_Data for this exercise:_
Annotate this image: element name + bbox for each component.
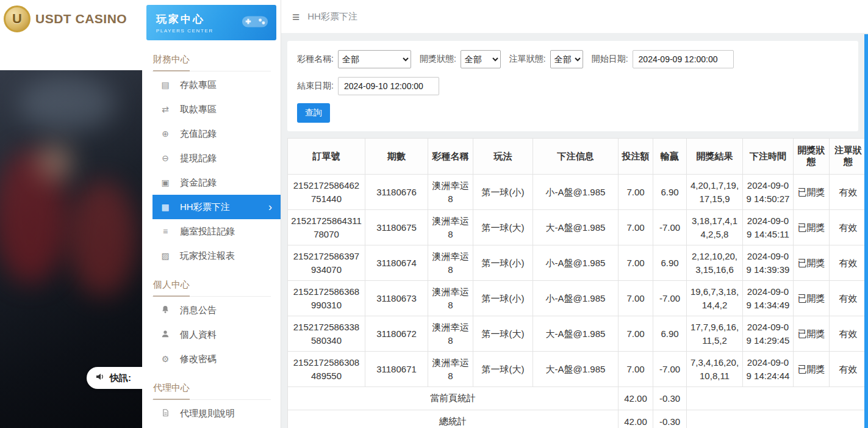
start-date-input[interactable] <box>633 50 734 68</box>
sidebar-item-label: 個人資料 <box>180 329 217 341</box>
draw-status-cell: 已開獎 <box>794 210 830 245</box>
table-header-row: 訂單號 期數 彩種名稱 玩法 下注信息 投注額 輸贏 開獎結果 下注時間 開獎狀… <box>288 139 867 175</box>
order-cell: 2152172586368990310 <box>288 281 365 316</box>
amount-cell: 7.00 <box>619 175 653 210</box>
time-cell: 2024-09-09 14:39:39 <box>743 245 794 281</box>
vertical-scrollbar[interactable] <box>864 34 868 428</box>
lottery-name-select[interactable]: 全部 <box>338 50 411 68</box>
room-bet-record-icon: ≡ <box>160 227 171 236</box>
draw-status-select[interactable]: 全部 <box>461 50 501 68</box>
sidebar-item-announcements[interactable]: 消息公告 <box>142 298 281 322</box>
table-row: 2152172586308489550 31180671 澳洲幸运8 第一球(大… <box>288 352 867 387</box>
sidebar-item-recharge-records[interactable]: ⊕ 充值記錄 <box>142 122 281 146</box>
brand-name: USDT CASINO <box>35 12 127 26</box>
app-root: U USDT CASINO 快訊: 玩家中心 PLAYERS CENTER <box>0 0 868 428</box>
bet-status-select[interactable]: 全部 <box>550 50 583 68</box>
sidebar-item-withdrawal-records[interactable]: ⊖ 提現記錄 <box>142 146 281 170</box>
hero-image: 快訊: <box>0 70 142 428</box>
sidebar-item-deposit[interactable]: ▤ 存款專區 <box>142 73 281 97</box>
sidebar-subtitle: PLAYERS CENTER <box>156 28 213 34</box>
bet-status-cell: 有效 <box>830 281 867 316</box>
sidebar-item-label: 資金記錄 <box>180 177 217 189</box>
hero-image-player-right <box>69 180 136 296</box>
table-row: 2152172586368990310 31180673 澳洲幸运8 第一球(小… <box>288 281 867 316</box>
deposit-icon: ▤ <box>160 81 171 89</box>
header-bet-time: 下注時間 <box>743 139 794 175</box>
sidebar-item-change-password[interactable]: ⚙ 修改密碼 <box>142 347 281 371</box>
gamepad-icon <box>241 13 269 32</box>
sidebar-item-profile[interactable]: 個人資料 <box>142 322 281 347</box>
bet-info-cell: 小-A盤@1.985 <box>533 245 619 281</box>
header-bet-status: 注單狀態 <box>830 139 867 175</box>
win-cell: -7.00 <box>653 352 687 387</box>
sidebar-item-room-bet-records[interactable]: ≡ 廳室投註記錄 <box>142 219 281 244</box>
result-cell: 17,7,9,6,16,11,5,2 <box>687 316 743 352</box>
bet-info-cell: 小-A盤@1.985 <box>533 175 619 210</box>
sidebar-item-label: 取款專區 <box>180 104 217 115</box>
brand-logo[interactable]: U USDT CASINO <box>0 0 142 70</box>
sidebar-item-withdraw[interactable]: ⇄ 取款專區 <box>142 97 281 122</box>
total-summary-spacer <box>687 410 867 428</box>
hamburger-menu-icon[interactable]: ≡ <box>292 10 299 23</box>
header-win-loss: 輸贏 <box>653 139 687 175</box>
main-area: ≡ HH彩票下注 彩種名稱: 全部 開獎狀態: 全部 <box>281 0 868 428</box>
draw-status-label: 開獎狀態: <box>420 54 456 65</box>
header-bet-amount: 投注額 <box>619 139 653 175</box>
result-cell: 19,6,7,3,18,14,4,2 <box>687 281 743 316</box>
section-finance-center: 財務中心 <box>152 48 271 71</box>
sidebar-item-hh-lottery-bets[interactable]: ▦ HH彩票下注 › <box>152 195 281 219</box>
section-personal-center: 個人中心 <box>152 273 271 297</box>
withdrawal-record-icon: ⊖ <box>160 154 171 162</box>
main-content: 彩種名稱: 全部 開獎狀態: 全部 注單狀態: 全 <box>281 33 868 428</box>
result-cell: 4,20,1,7,19,17,15,9 <box>687 175 743 210</box>
bet-status-label: 注單狀態: <box>509 54 546 65</box>
sidebar-item-label: HH彩票下注 <box>180 201 230 213</box>
page-summary-label: 當前頁統計 <box>288 387 619 410</box>
lottery-name-label: 彩種名稱: <box>297 54 334 65</box>
end-date-input[interactable] <box>338 77 439 95</box>
topbar: ≡ HH彩票下注 <box>281 0 868 33</box>
amount-cell: 7.00 <box>619 245 653 281</box>
time-cell: 2024-09-09 14:29:45 <box>743 316 794 352</box>
report-icon: ▨ <box>160 252 171 260</box>
lottery-cell: 澳洲幸运8 <box>428 245 473 281</box>
chevron-right-icon: › <box>268 201 272 212</box>
lottery-cell: 澳洲幸运8 <box>428 316 473 352</box>
table-row: 2152172586462751440 31180676 澳洲幸运8 第一球(小… <box>288 175 867 210</box>
time-cell: 2024-09-09 14:24:44 <box>743 352 794 387</box>
order-cell: 2152172586397934070 <box>288 245 365 281</box>
end-date-label: 結束日期: <box>297 81 334 92</box>
order-cell: 2152172586338580340 <box>288 316 365 352</box>
play-cell: 第一球(大) <box>473 352 533 387</box>
sidebar-item-label: 提現記錄 <box>180 153 217 164</box>
bet-status-cell: 有效 <box>830 316 867 352</box>
sidebar-item-funds-records[interactable]: ▣ 資金記錄 <box>142 170 281 195</box>
filter-panel: 彩種名稱: 全部 開獎狀態: 全部 注單狀態: 全 <box>287 41 858 131</box>
win-cell: -7.00 <box>653 210 687 245</box>
bet-status-cell: 有效 <box>830 245 867 281</box>
win-cell: 6.90 <box>653 175 687 210</box>
header-draw-status: 開獎狀態 <box>794 139 830 175</box>
amount-cell: 7.00 <box>619 352 653 387</box>
sidebar-item-player-bet-report[interactable]: ▨ 玩家投注報表 <box>142 244 281 268</box>
bell-icon <box>160 305 171 315</box>
period-cell: 31180675 <box>365 210 428 245</box>
sidebar-item-agent-rules[interactable]: 代理規則說明 <box>142 401 281 426</box>
header-lottery-name: 彩種名稱 <box>428 139 473 175</box>
page-summary-win: -0.30 <box>653 387 687 410</box>
sidebar-item-label: 廳室投註記錄 <box>180 226 235 238</box>
time-cell: 2024-09-09 14:50:27 <box>743 175 794 210</box>
brand-logo-icon: U <box>4 5 30 32</box>
sidebar-nav: 財務中心 ▤ 存款專區 ⇄ 取款專區 ⊕ 充值記錄 ⊖ 提現記錄 ▣ 資金記錄 <box>142 43 281 428</box>
query-button[interactable]: 查詢 <box>297 103 330 123</box>
period-cell: 31180672 <box>365 316 428 352</box>
win-cell: 6.90 <box>653 316 687 352</box>
lottery-cell: 澳洲幸运8 <box>428 210 473 245</box>
lottery-bet-icon: ▦ <box>160 203 171 211</box>
news-ticker[interactable]: 快訊: <box>87 367 142 389</box>
start-date-label: 開始日期: <box>592 54 628 65</box>
sidebar-item-label: 消息公告 <box>180 305 217 316</box>
speaker-icon <box>95 372 105 384</box>
recharge-record-icon: ⊕ <box>160 129 171 138</box>
section-agent-center: 代理中心 <box>152 376 271 400</box>
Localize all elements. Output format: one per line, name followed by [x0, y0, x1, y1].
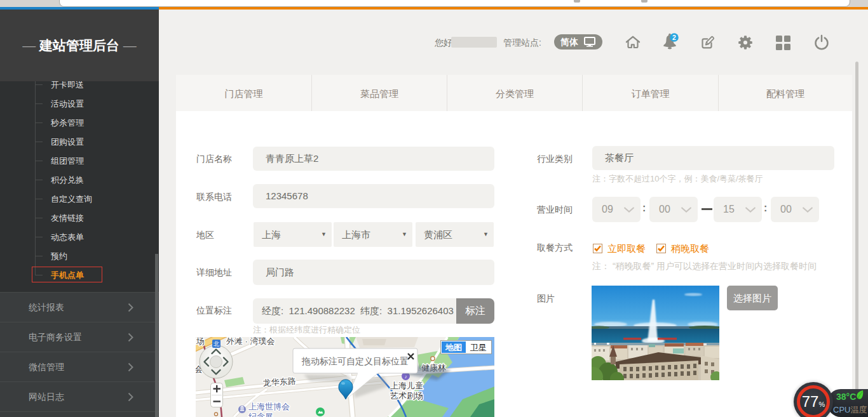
- svg-text:卫星: 卫星: [470, 343, 487, 352]
- svg-text:上海儿童: 上海儿童: [390, 381, 423, 390]
- svg-text:纪念展: 纪念展: [248, 412, 273, 417]
- svg-text:场: 场: [196, 337, 205, 346]
- svg-text:上海世博会: 上海世博会: [248, 402, 290, 411]
- svg-text:♪: ♪: [405, 374, 407, 380]
- svg-text:地图: 地图: [445, 343, 462, 352]
- svg-text:北: 北: [214, 340, 220, 347]
- svg-text:2: 2: [672, 34, 676, 41]
- svg-text:外滩 · 湾璞会: 外滩 · 湾璞会: [226, 337, 275, 346]
- svg-text:拖动标注可自定义目标位置: 拖动标注可自定义目标位置: [301, 356, 409, 366]
- svg-text:艺术剧场: 艺术剧场: [390, 391, 423, 400]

_Exercise requirements:_ What is wanted is a copy of every line in the listing that includes the word "開獎狀態".

_Your solution:_
main-area: ≡ HH彩票下注 彩種名稱: 全部 開獎狀態: 全部 <box>281 0 868 428</box>
draw-status-label: 開獎狀態: <box>420 54 456 65</box>
main-content: 彩種名稱: 全部 開獎狀態: 全部 注單狀態: 全 <box>281 33 868 428</box>
filter-panel: 彩種名稱: 全部 開獎狀態: 全部 注單狀態: 全 <box>287 41 858 131</box>
header-draw-status: 開獎狀態 <box>794 139 830 175</box>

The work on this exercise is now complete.